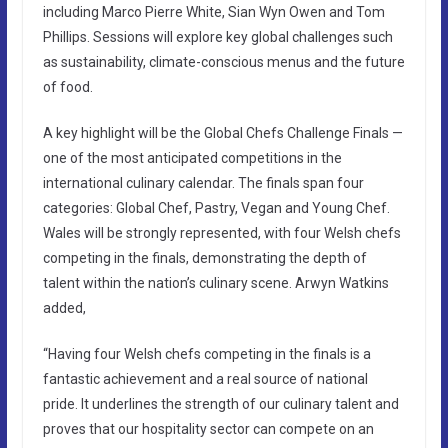
including Marco Pierre White, Sian Wyn Owen and Tom
Phillips. Sessions will explore key global challenges such
as sustainability, climate-conscious menus and the future
of food.
A key highlight will be the Global Chefs Challenge Finals —
one of the most anticipated competitions in the
international culinary calendar. The finals span four
categories: Global Chef, Pastry, Vegan and Young Chef.
Wales will be strongly represented, with four Welsh chefs
competing in the finals, demonstrating the depth of
talent within the nation’s culinary scene. Arwyn Watkins
added,
“Having four Welsh chefs competing in the finals is a
fantastic achievement and a real source of national
pride. It underlines the strength of our culinary talent and
proves that our hospitality sector can compete on an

#####

_Exercise prompt_
Could you write out the records exactly while omitting every picture?

_Answer space_
including Marco Pierre White, Sian Wyn Owen and Tom
Phillips. Sessions will explore key global challenges such
as sustainability, climate-conscious menus and the future
of food.
A key highlight will be the Global Chefs Challenge Finals —
one of the most anticipated competitions in the
international culinary calendar. The finals span four
categories: Global Chef, Pastry, Vegan and Young Chef.
Wales will be strongly represented, with four Welsh chefs
competing in the finals, demonstrating the depth of
talent within the nation’s culinary scene. Arwyn Watkins
added,
“Having four Welsh chefs competing in the finals is a
fantastic achievement and a real source of national
pride. It underlines the strength of our culinary talent and
proves that our hospitality sector can compete on an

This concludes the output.